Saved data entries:
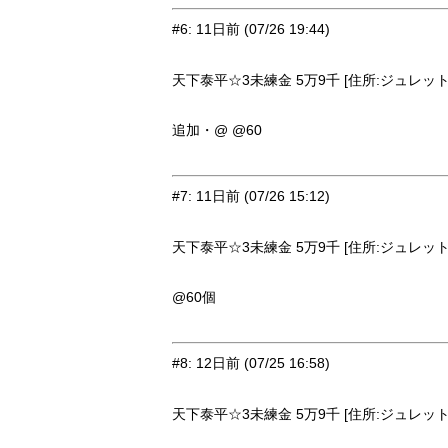
#6
:
11日前
(07/26 19:44)
天下泰平☆3未練金 5万9千 [住所:ジュレット・
追加・@ @60
#7
:
11日前
(07/26 15:12)
天下泰平☆3未練金 5万9千 [住所:ジュレット・
@60個
#8
:
12日前
(07/25 16:58)
天下泰平☆3未練金 5万9千 [住所:ジュレット・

(Problem to work on) Only the text is to be copied: please reproduce the records exactly and drop the pictures.

(Answer space)
#6
:
11日前
(07/26 19:44)
天下泰平☆3未練金 5万9千 [住所:ジュレット・
追加・@ @60
#7
:
11日前
(07/26 15:12)
天下泰平☆3未練金 5万9千 [住所:ジュレット・
@60個
#8
:
12日前
(07/25 16:58)
天下泰平☆3未練金 5万9千 [住所:ジュレット・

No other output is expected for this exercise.